I, too, feel like a part of me is being disrespected whenever that happens. I may be exaggerating at this point, but I believe that Tim Duncan stands for a lot of what I want to be as a person. Sure, his max salary might say, hey, this guy's already being given what he's due. But it's not that simple. While I can go on and on and just repeat what the Duncan defenders are always saying, I won't. Because you know what? Tim Duncan doesn't give a shit at what you, me or other people say or think about him. Aside from basketball skills, I think that's Duncan's quality that I admire the most.

I work for the research arm of my company and we're probably the most unrecognized group in the building, despite doing a lot of things that help this institution make money or get the recognition it sorely lacks. Our room is even situated at the farthest end of the corridor, away from people's eyes and beside a prayer room that very few people go into. Not even a lot of people know the names or faces who work in this department. But if other employees don't know what to do with something, they dump it on research. Yeah, we'll handle that for you, even if you know you can handle it on your own but you're just too "busy" to do other more important things like having three-hour lunch breaks or complaining about the slow internet connection.
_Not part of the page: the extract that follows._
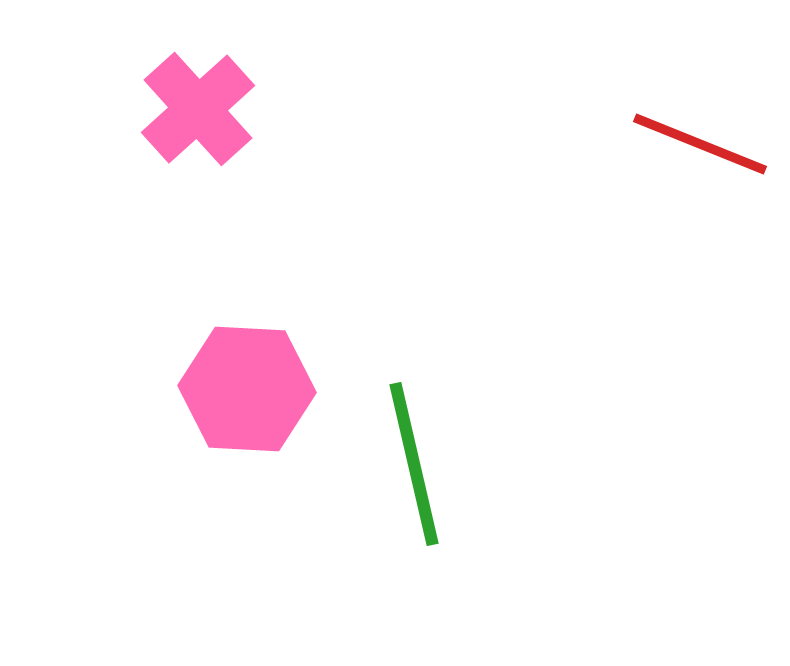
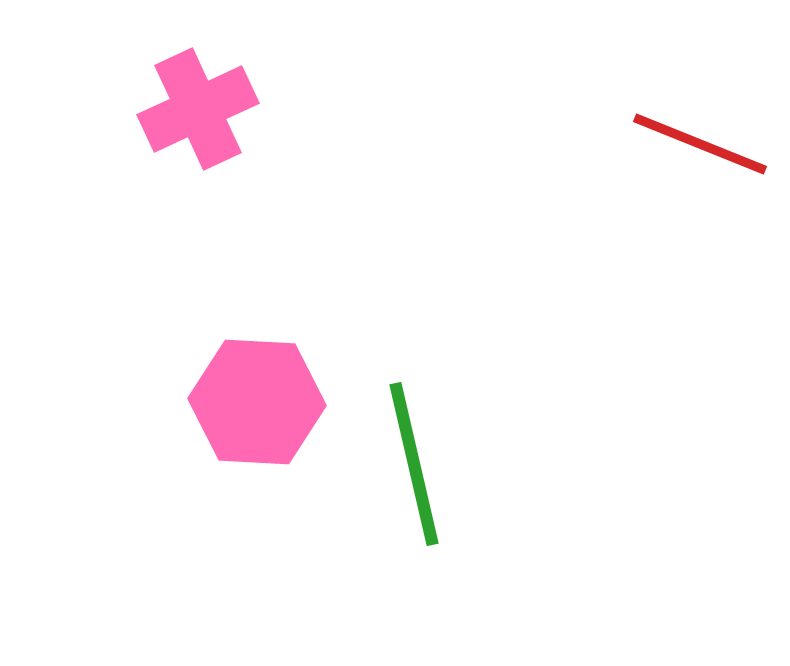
pink cross: rotated 17 degrees clockwise
pink hexagon: moved 10 px right, 13 px down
Come evaluation time, everyone's yapping about how they helped the company earn this much or that much or how their project was a success or how they had to deal with this or that problem. And here we are, in the sidelines, with still a lot of people not knowing what we actually do. It's a real shame. Like Tim Duncan, I know the feeling of being under-appreciated by the so-called experts. But unlike Tim Duncan, I deal with it rather poorly. Or at least I've reached a point where I couldn't take it anymore - I couldn't just sit here and allow myself to be slighted, disrespected, abused, used like a tool and treated like cheap labor.
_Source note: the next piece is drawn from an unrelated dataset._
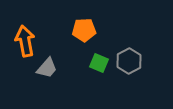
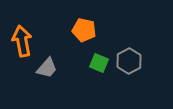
orange pentagon: rotated 15 degrees clockwise
orange arrow: moved 3 px left
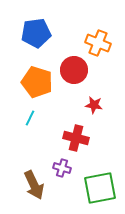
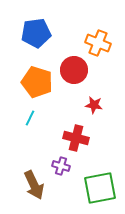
purple cross: moved 1 px left, 2 px up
I'm probably one of the most patient guys you'll ever meet but sadly, I'm still not at the level of Duncan's humility, steadfastness and indifference to those who choose to ignore what's really important. Yes, I will say that I'm freaking 5 or 10 times better than the people here who earn much more than I do. I knew these things for a few years and I chose to keep my Duncan face on, quietly going about my business, knowing my time will come. But really, do nice guys finish last? Or, as LatinD once commented on a post here, do nice guys finish... at all? I don't know.

I'm a person who believes and stands firm on the idea of values, so if the values I believe in are being compromised, I can't just let allow people to continuously step on them. Sure, I can forgive a few slights here and there. But now that they've shown how low they are willing to go to disrespect me, I think I've finally hit boiling point.
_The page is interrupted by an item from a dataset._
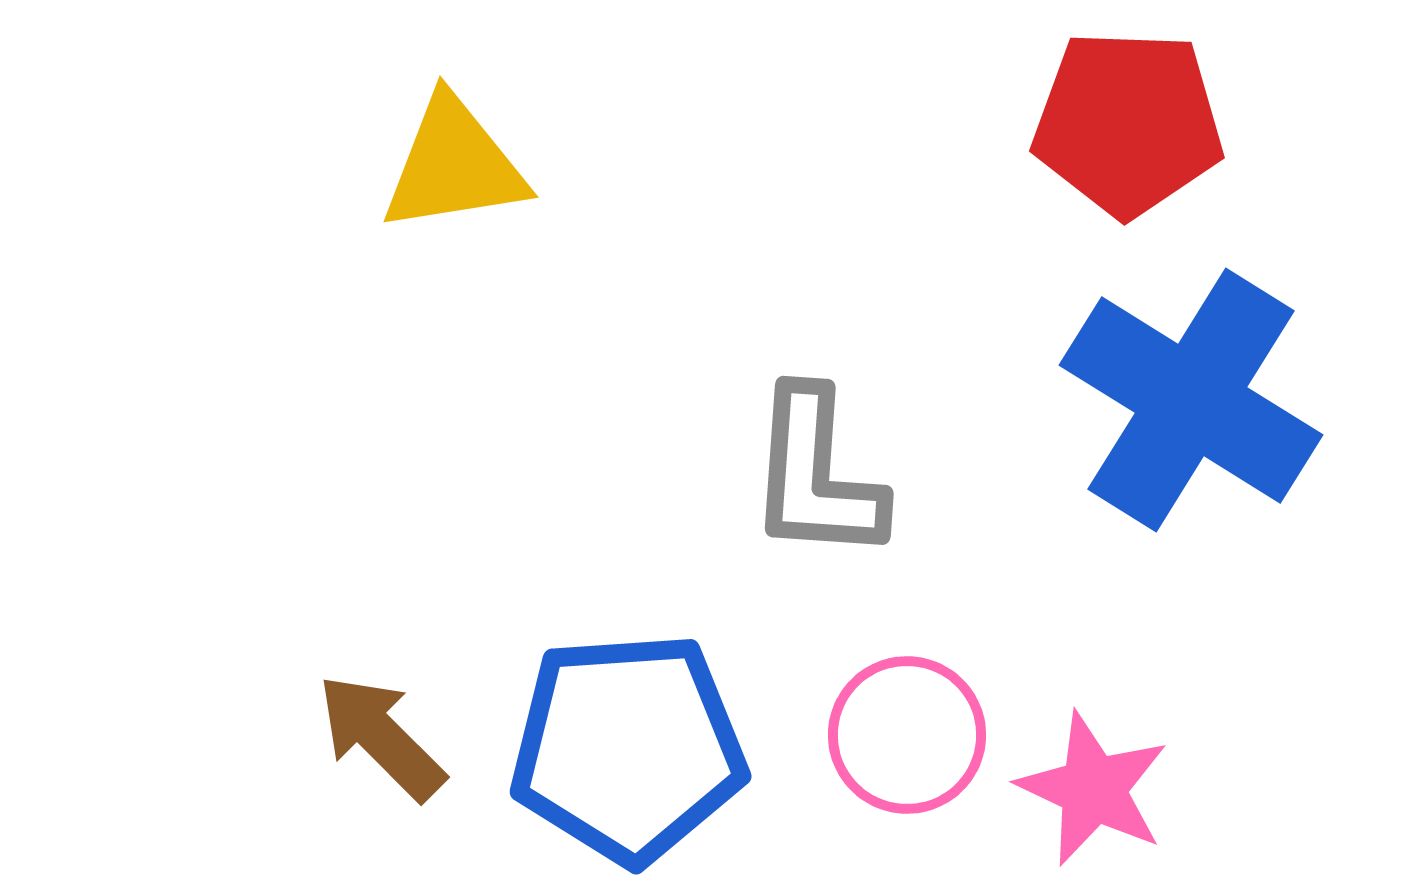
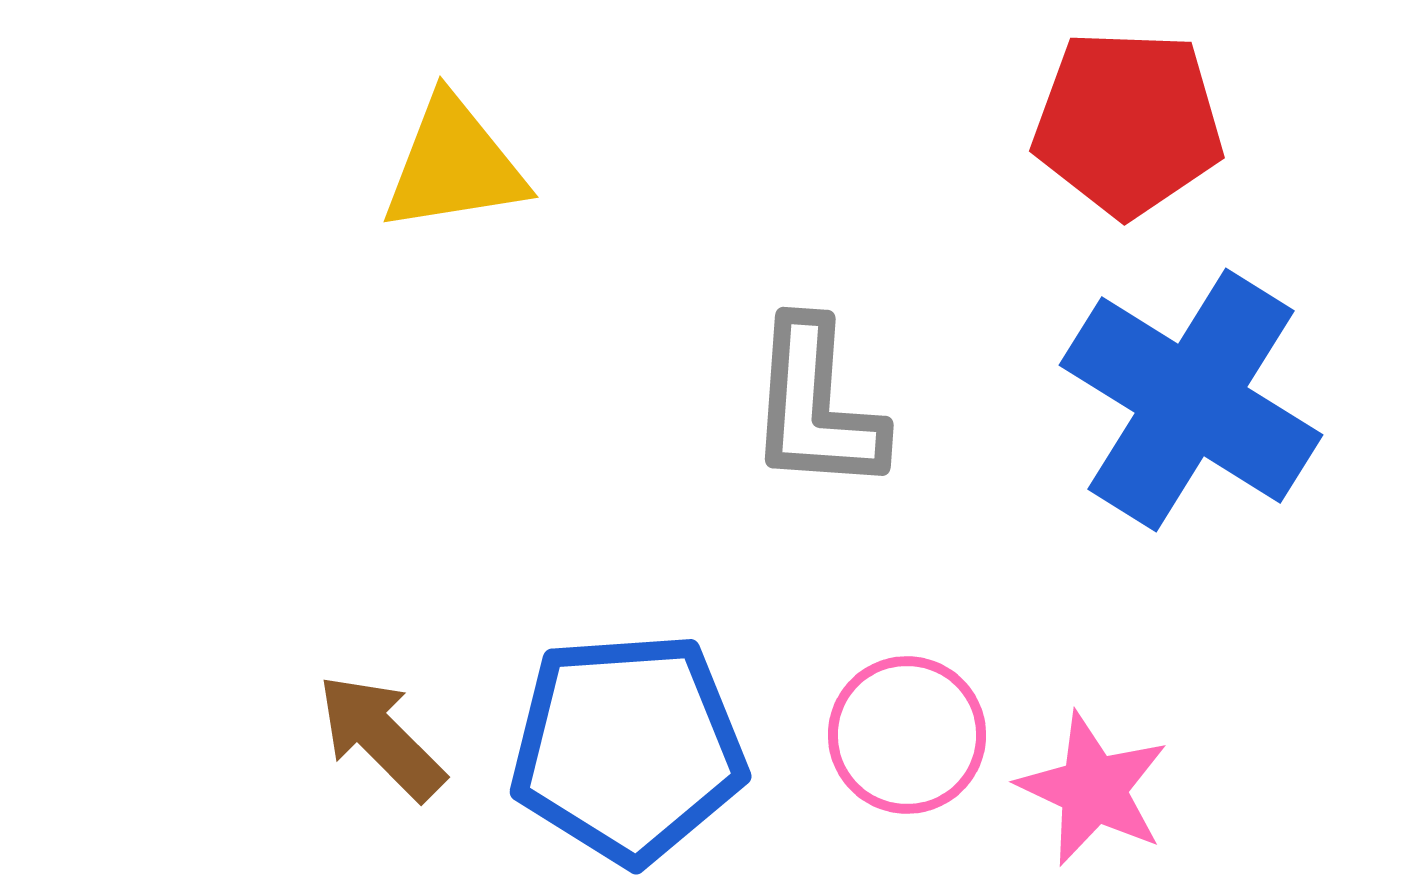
gray L-shape: moved 69 px up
Despite sinking into new levels of sadness and disappointment, reading these recent stuff about Tim has somewhat given me hope to hold onto. Will the meek really inherit the earth? Again, do nice guys really finish, at all? Does social justice and life eventually balance out the world's imbalances? I'm not too sure, but looking at how Tim has lived his life, yeah... maybe they will happen at some point. I don't know exactly when, but like how The Big Fundamental lives, I will try to stop caring about how other people use me or think of me. I will start focusing on how to further improve myself, and it will probably begin with getting out of this damned company.